[[ STUDY MATERIAL, beginning ]]

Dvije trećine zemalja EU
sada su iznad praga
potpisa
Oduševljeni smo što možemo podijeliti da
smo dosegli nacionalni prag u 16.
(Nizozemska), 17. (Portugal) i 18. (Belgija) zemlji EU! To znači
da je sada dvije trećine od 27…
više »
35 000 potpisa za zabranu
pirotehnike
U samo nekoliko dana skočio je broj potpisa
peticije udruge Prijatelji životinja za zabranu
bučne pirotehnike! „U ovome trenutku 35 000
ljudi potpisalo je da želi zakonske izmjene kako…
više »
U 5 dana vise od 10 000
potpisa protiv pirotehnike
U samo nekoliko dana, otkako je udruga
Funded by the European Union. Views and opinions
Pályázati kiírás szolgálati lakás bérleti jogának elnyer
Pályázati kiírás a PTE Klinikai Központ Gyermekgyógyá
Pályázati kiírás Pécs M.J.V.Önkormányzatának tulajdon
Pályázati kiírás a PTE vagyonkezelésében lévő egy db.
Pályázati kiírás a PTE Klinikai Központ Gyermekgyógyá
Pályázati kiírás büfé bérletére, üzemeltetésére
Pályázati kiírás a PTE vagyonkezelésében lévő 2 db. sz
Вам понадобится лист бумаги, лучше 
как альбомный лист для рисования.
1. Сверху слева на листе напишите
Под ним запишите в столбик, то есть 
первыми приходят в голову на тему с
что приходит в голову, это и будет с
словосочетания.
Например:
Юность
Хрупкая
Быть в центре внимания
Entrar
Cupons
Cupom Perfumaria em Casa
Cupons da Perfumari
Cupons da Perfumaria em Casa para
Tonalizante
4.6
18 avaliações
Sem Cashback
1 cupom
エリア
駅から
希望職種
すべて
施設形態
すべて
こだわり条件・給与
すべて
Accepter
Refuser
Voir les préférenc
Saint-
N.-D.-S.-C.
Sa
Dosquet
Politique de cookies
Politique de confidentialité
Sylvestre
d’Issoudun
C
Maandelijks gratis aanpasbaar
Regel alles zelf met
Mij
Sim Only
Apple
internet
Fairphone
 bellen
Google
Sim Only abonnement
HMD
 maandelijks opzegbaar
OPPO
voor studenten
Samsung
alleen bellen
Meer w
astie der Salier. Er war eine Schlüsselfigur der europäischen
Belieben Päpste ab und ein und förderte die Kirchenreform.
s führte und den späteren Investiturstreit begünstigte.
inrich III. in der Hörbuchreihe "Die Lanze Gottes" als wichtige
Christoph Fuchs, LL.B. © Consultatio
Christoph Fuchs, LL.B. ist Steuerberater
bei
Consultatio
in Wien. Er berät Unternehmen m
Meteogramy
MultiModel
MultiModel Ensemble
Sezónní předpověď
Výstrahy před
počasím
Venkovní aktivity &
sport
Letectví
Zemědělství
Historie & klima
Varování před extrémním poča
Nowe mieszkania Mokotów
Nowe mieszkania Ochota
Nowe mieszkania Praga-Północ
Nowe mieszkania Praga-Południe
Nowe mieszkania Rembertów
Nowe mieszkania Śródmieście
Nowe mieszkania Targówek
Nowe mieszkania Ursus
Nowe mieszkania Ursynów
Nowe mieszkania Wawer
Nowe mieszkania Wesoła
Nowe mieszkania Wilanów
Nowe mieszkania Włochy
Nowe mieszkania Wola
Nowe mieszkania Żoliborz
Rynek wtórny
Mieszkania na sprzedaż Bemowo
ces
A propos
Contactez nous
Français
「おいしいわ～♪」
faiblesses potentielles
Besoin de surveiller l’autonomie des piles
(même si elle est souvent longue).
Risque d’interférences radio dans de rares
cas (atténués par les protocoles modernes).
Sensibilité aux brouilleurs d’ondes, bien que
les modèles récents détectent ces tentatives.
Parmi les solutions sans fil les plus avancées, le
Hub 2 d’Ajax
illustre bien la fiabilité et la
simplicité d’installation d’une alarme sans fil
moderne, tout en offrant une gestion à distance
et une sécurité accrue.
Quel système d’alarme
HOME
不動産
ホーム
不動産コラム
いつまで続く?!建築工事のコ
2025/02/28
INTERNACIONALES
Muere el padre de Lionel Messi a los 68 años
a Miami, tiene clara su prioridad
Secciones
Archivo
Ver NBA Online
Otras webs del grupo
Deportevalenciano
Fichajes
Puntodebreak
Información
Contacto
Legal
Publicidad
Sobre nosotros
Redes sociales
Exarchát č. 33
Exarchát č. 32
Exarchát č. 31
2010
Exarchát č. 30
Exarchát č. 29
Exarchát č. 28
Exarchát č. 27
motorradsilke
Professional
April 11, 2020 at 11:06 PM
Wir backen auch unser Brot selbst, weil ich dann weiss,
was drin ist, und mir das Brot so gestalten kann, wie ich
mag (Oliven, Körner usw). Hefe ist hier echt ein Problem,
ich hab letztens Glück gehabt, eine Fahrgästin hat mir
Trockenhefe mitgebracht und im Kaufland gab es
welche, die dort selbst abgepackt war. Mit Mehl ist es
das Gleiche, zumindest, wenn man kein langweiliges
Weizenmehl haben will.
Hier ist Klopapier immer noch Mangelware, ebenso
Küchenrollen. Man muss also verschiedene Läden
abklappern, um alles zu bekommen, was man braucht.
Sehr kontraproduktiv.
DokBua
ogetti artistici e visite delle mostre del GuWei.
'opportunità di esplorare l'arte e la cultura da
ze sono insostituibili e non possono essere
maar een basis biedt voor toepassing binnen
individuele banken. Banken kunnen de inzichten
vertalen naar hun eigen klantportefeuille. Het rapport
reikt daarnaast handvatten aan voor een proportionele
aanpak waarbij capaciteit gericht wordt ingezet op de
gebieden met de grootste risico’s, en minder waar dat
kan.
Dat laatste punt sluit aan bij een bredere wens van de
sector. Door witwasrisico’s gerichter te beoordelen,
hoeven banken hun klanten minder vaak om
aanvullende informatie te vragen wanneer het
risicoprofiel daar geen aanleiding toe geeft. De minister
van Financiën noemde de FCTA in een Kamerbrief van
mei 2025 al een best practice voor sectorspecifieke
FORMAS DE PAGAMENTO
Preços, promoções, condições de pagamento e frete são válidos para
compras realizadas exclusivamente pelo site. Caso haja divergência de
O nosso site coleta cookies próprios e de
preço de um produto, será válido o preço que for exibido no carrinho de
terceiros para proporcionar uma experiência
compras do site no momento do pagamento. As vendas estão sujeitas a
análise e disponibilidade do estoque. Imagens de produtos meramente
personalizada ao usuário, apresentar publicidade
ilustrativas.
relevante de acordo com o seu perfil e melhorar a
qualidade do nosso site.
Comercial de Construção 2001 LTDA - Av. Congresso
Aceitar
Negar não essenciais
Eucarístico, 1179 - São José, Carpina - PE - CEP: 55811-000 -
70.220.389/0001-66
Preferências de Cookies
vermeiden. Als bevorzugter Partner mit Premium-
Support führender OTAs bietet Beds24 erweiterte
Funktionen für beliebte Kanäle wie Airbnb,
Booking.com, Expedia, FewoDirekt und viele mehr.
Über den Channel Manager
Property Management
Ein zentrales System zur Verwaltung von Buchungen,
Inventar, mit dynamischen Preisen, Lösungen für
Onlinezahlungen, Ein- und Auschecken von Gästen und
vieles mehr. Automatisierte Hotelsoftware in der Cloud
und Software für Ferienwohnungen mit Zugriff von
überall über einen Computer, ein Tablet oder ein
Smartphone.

[[ STUDY MATERIAL, end ]]

#### TASK TO CARRY OUT
Every entry above must be reproduced exactly.

#### RESULT
Dvije trećine zemalja EU
sada su iznad praga
potpisa
Oduševljeni smo što možemo podijeliti da
smo dosegli nacionalni prag u 16.
(Nizozemska), 17. (Portugal) i 18. (Belgija) zemlji EU! To znači
da je sada dvije trećine od 27…
više »
35 000 potpisa za zabranu
pirotehnike
U samo nekoliko dana skočio je broj potpisa
peticije udruge Prijatelji životinja za zabranu
bučne pirotehnike! „U ovome trenutku 35 000
ljudi potpisalo je da želi zakonske izmjene kako…
više »
U 5 dana vise od 10 000
potpisa protiv pirotehnike
U samo nekoliko dana, otkako je udruga
Funded by the European Union. Views and opinions
Pályázati kiírás szolgálati lakás bérleti jogának elnyer
Pályázati kiírás a PTE Klinikai Központ Gyermekgyógyá
Pályázati kiírás Pécs M.J.V.Önkormányzatának tulajdon
Pályázati kiírás a PTE vagyonkezelésében lévő egy db.
Pályázati kiírás a PTE Klinikai Központ Gyermekgyógyá
Pályázati kiírás büfé bérletére, üzemeltetésére
Pályázati kiírás a PTE vagyonkezelésében lévő 2 db. sz
Вам понадобится лист бумаги, лучше 
как альбомный лист для рисования.
1. Сверху слева на листе напишите
Под ним запишите в столбик, то есть 
первыми приходят в голову на тему с
что приходит в голову, это и будет с
словосочетания.
Например:
Юность
Хрупкая
Быть в центре внимания
Entrar
Cupons
Cupom Perfumaria em Casa
Cupons da Perfumari
Cupons da Perfumaria em Casa para
Tonalizante
4.6
18 avaliações
Sem Cashback
1 cupom
エリア
駅から
希望職種
すべて
施設形態
すべて
こだわり条件・給与
すべて
Accepter
Refuser
Voir les préférenc
Saint-
N.-D.-S.-C.
Sa
Dosquet
Politique de cookies
Politique de confidentialité
Sylvestre
d’Issoudun
C
Maandelijks gratis aanpasbaar
Regel alles zelf met
Mij
Sim Only
Apple
internet
Fairphone
 bellen
Google
Sim Only abonnement
HMD
 maandelijks opzegbaar
OPPO
voor studenten
Samsung
alleen bellen
Meer w
astie der Salier. Er war eine Schlüsselfigur der europäischen
Belieben Päpste ab und ein und förderte die Kirchenreform.
s führte und den späteren Investiturstreit begünstigte.
inrich III. in der Hörbuchreihe "Die Lanze Gottes" als wichtige
Christoph Fuchs, LL.B. © Consultatio
Christoph Fuchs, LL.B. ist Steuerberater
bei
Consultatio
in Wien. Er berät Unternehmen m
Meteogramy
MultiModel
MultiModel Ensemble
Sezónní předpověď
Výstrahy před
počasím
Venkovní aktivity &
sport
Letectví
Zemědělství
Historie & klima
Varování před extrémním poča
Nowe mieszkania Mokotów
Nowe mieszkania Ochota
Nowe mieszkania Praga-Północ
Nowe mieszkania Praga-Południe
Nowe mieszkania Rembertów
Nowe mieszkania Śródmieście
Nowe mieszkania Targówek
Nowe mieszkania Ursus
Nowe mieszkania Ursynów
Nowe mieszkania Wawer
Nowe mieszkania Wesoła
Nowe mieszkania Wilanów
Nowe mieszkania Włochy
Nowe mieszkania Wola
Nowe mieszkania Żoliborz
Rynek wtórny
Mieszkania na sprzedaż Bemowo
ces
A propos
Contactez nous
Français
「おいしいわ～♪」
faiblesses potentielles
Besoin de surveiller l’autonomie des piles
(même si elle est souvent longue).
Risque d’interférences radio dans de rares
cas (atténués par les protocoles modernes).
Sensibilité aux brouilleurs d’ondes, bien que
les modèles récents détectent ces tentatives.
Parmi les solutions sans fil les plus avancées, le
Hub 2 d’Ajax
illustre bien la fiabilité et la
simplicité d’installation d’une alarme sans fil
moderne, tout en offrant une gestion à distance
et une sécurité accrue.
Quel système d’alarme
HOME
不動産
ホーム
不動産コラム
いつまで続く?!建築工事のコ
2025/02/28
INTERNACIONALES
Muere el padre de Lionel Messi a los 68 años
a Miami, tiene clara su prioridad
Secciones
Archivo
Ver NBA Online
Otras webs del grupo
Deportevalenciano
Fichajes
Puntodebreak
Información
Contacto
Legal
Publicidad
Sobre nosotros
Redes sociales
Exarchát č. 33
Exarchát č. 32
Exarchát č. 31
2010
Exarchát č. 30
Exarchát č. 29
Exarchát č. 28
Exarchát č. 27
motorradsilke
Professional
April 11, 2020 at 11:06 PM
Wir backen auch unser Brot selbst, weil ich dann weiss,
was drin ist, und mir das Brot so gestalten kann, wie ich
mag (Oliven, Körner usw). Hefe ist hier echt ein Problem,
ich hab letztens Glück gehabt, eine Fahrgästin hat mir
Trockenhefe mitgebracht und im Kaufland gab es
welche, die dort selbst abgepackt war. Mit Mehl ist es
das Gleiche, zumindest, wenn man kein langweiliges
Weizenmehl haben will.
Hier ist Klopapier immer noch Mangelware, ebenso
Küchenrollen. Man muss also verschiedene Läden
abklappern, um alles zu bekommen, was man braucht.
Sehr kontraproduktiv.
DokBua
ogetti artistici e visite delle mostre del GuWei.
'opportunità di esplorare l'arte e la cultura da
ze sono insostituibili e non possono essere
maar een basis biedt voor toepassing binnen
individuele banken. Banken kunnen de inzichten
vertalen naar hun eigen klantportefeuille. Het rapport
reikt daarnaast handvatten aan voor een proportionele
aanpak waarbij capaciteit gericht wordt ingezet op de
gebieden met de grootste risico’s, en minder waar dat
kan.
Dat laatste punt sluit aan bij een bredere wens van de
sector. Door witwasrisico’s gerichter te beoordelen,
hoeven banken hun klanten minder vaak om
aanvullende informatie te vragen wanneer het
risicoprofiel daar geen aanleiding toe geeft. De minister
van Financiën noemde de FCTA in een Kamerbrief van
mei 2025 al een best practice voor sectorspecifieke
FORMAS DE PAGAMENTO
Preços, promoções, condições de pagamento e frete são válidos para
compras realizadas exclusivamente pelo site. Caso haja divergência de
O nosso site coleta cookies próprios e de
preço de um produto, será válido o preço que for exibido no carrinho de
terceiros para proporcionar uma experiência
compras do site no momento do pagamento. As vendas estão sujeitas a
análise e disponibilidade do estoque. Imagens de produtos meramente
personalizada ao usuário, apresentar publicidade
ilustrativas.
relevante de acordo com o seu perfil e melhorar a
qualidade do nosso site.
Comercial de Construção 2001 LTDA - Av. Congresso
Aceitar
Negar não essenciais
Eucarístico, 1179 - São José, Carpina - PE - CEP: 55811-000 -
70.220.389/0001-66
Preferências de Cookies
vermeiden. Als bevorzugter Partner mit Premium-
Support führender OTAs bietet Beds24 erweiterte
Funktionen für beliebte Kanäle wie Airbnb,
Booking.com, Expedia, FewoDirekt und viele mehr.
Über den Channel Manager
Property Management
Ein zentrales System zur Verwaltung von Buchungen,
Inventar, mit dynamischen Preisen, Lösungen für
Onlinezahlungen, Ein- und Auschecken von Gästen und
vieles mehr. Automatisierte Hotelsoftware in der Cloud
und Software für Ferienwohnungen mit Zugriff von
überall über einen Computer, ein Tablet oder ein
Smartphone.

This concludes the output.